Google Alerts are emails automatically sent to you when there are new Google results for your search terms. We currently offer alerts with results from News, Web, Blogs, and Groups.
  • I discovered that the Google Adwords Keyword Tool had been moved to an external site. Ostensibly it's about writing text in relation to Adwords and therefore of no particular interest EXCEPT it's also very informative identifying volume in relation to key words relevant to your own websites and your own areas of interest.
    • Use the "site related keywords" tab to check out key words associated with different URLs - check your website and blog! It can tell you about the keyword search volume for each keyword it finds and the level of competition from advertisers.
    • with the keyword variations tab you can see whether any phrase associated with you (eg blog title)has any sort of search volume and what variations might be used.
I'd love to hear from anybody who has any other useful tools for keyword analysis.


Ed Terpening said...

I love the news about Rob. Even in "Sunny California" (you know the truth on that score, Katherine), I have painted from the car--especially to avoid the wind along the coast.

Thanks for the mention this week. I also posted #6 of 10 observations on plein air painting.


rob ijbema said...

Katherine,i didn't need the wipers,i used the side window,
open for a bit of plein air!

great article,
had 2 lovely sunny days,
what to do now?

have you seen any of the car paintings from Trevor Chamberlaine?

Making A Mark said...

I know - I can't quite believe it - it looks like next week might almost be normal!

I know Trveor's work but I don't think I'ever consciously looked at a car painting. There's a good write-up of his work on the handprint site

A Reason to Paint said...

We keep hearing about your record rainfalls on the news - when you get sick of it could you please send some down to Australia.

I've painted in the car before, sometimes it's safer if you like to do nocturnal painting.

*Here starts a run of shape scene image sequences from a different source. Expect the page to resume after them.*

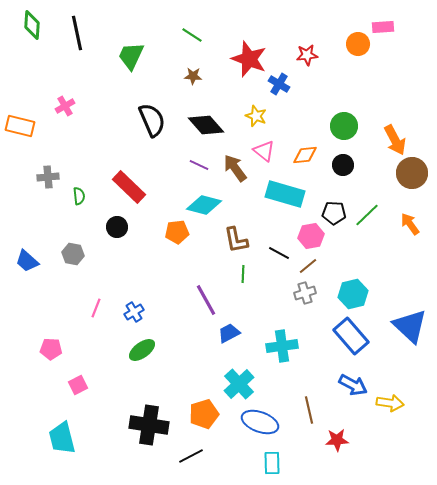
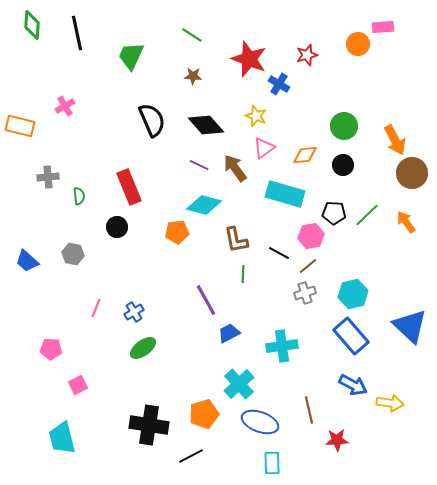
red star at (307, 55): rotated 10 degrees counterclockwise
pink triangle at (264, 151): moved 3 px up; rotated 45 degrees clockwise
red rectangle at (129, 187): rotated 24 degrees clockwise
orange arrow at (410, 224): moved 4 px left, 2 px up
green ellipse at (142, 350): moved 1 px right, 2 px up
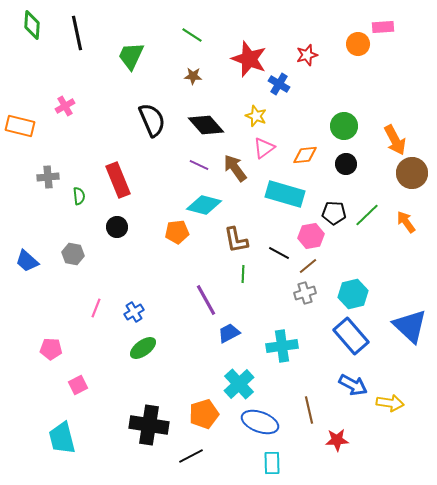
black circle at (343, 165): moved 3 px right, 1 px up
red rectangle at (129, 187): moved 11 px left, 7 px up
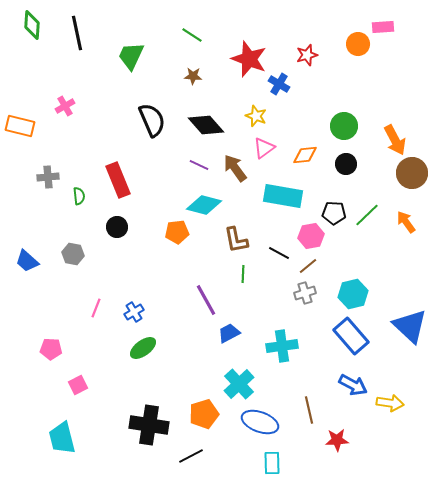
cyan rectangle at (285, 194): moved 2 px left, 2 px down; rotated 6 degrees counterclockwise
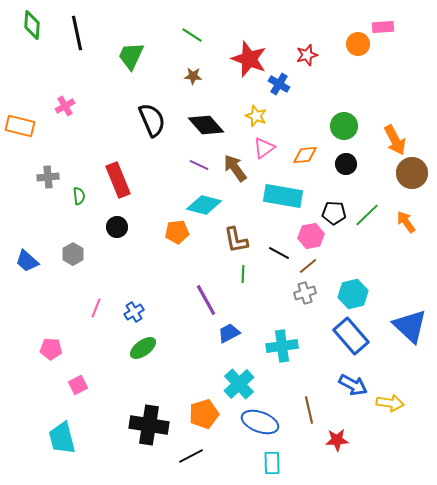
gray hexagon at (73, 254): rotated 20 degrees clockwise
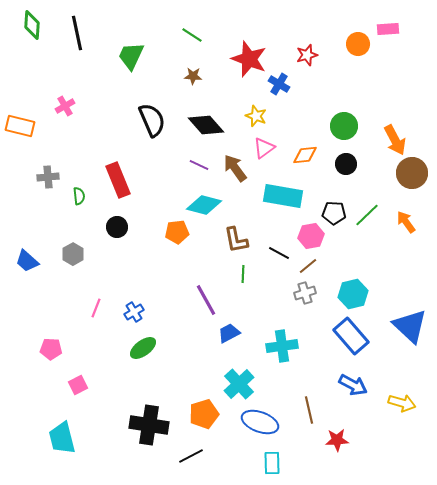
pink rectangle at (383, 27): moved 5 px right, 2 px down
yellow arrow at (390, 403): moved 12 px right; rotated 8 degrees clockwise
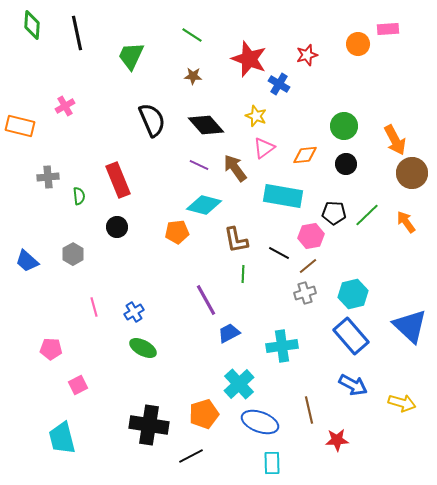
pink line at (96, 308): moved 2 px left, 1 px up; rotated 36 degrees counterclockwise
green ellipse at (143, 348): rotated 64 degrees clockwise
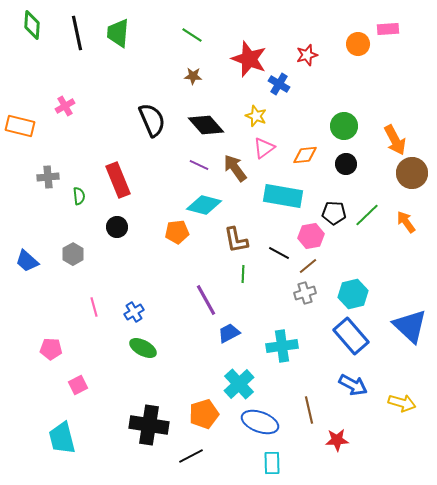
green trapezoid at (131, 56): moved 13 px left, 23 px up; rotated 20 degrees counterclockwise
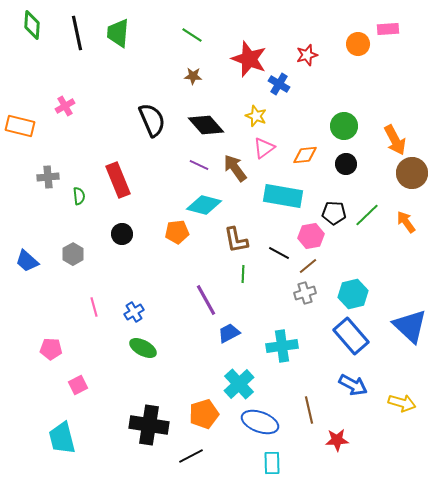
black circle at (117, 227): moved 5 px right, 7 px down
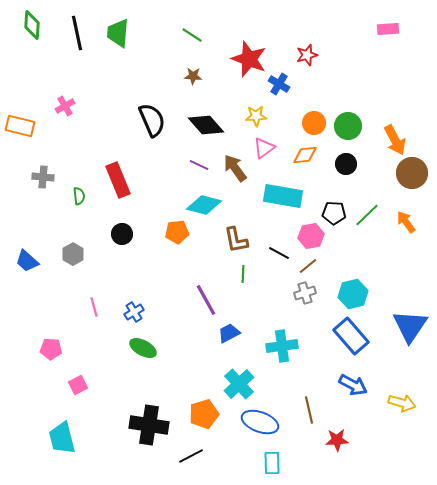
orange circle at (358, 44): moved 44 px left, 79 px down
yellow star at (256, 116): rotated 25 degrees counterclockwise
green circle at (344, 126): moved 4 px right
gray cross at (48, 177): moved 5 px left; rotated 10 degrees clockwise
blue triangle at (410, 326): rotated 21 degrees clockwise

The hardest part is having everything within easy reach without spilling paint and mediums on the car upholstery. Someone needs to invent a handy car easel with ample storage!

Anonymous said...


Thank you for highlighting my sketchbook posts!

Your info on keywords tools is also of particular interest to me and quite helpful. Thank you!

Cin said...

wish you could send a bit of that wet weather here, we're experiencing a horrible drought, so sad to see the beautiful old trees outside my window in distress.

terrific sketchbook page!

Jill Smith said...

Katherine, be so careful with google alerts as l was getting them for a year and getting some fantastic sites but six weeks ago l got an awfull virus of a art site then two weeks late got another so the alerts have been knocked on the head.

Making A Mark said...

Jill - I actually open very few of the ones that come up.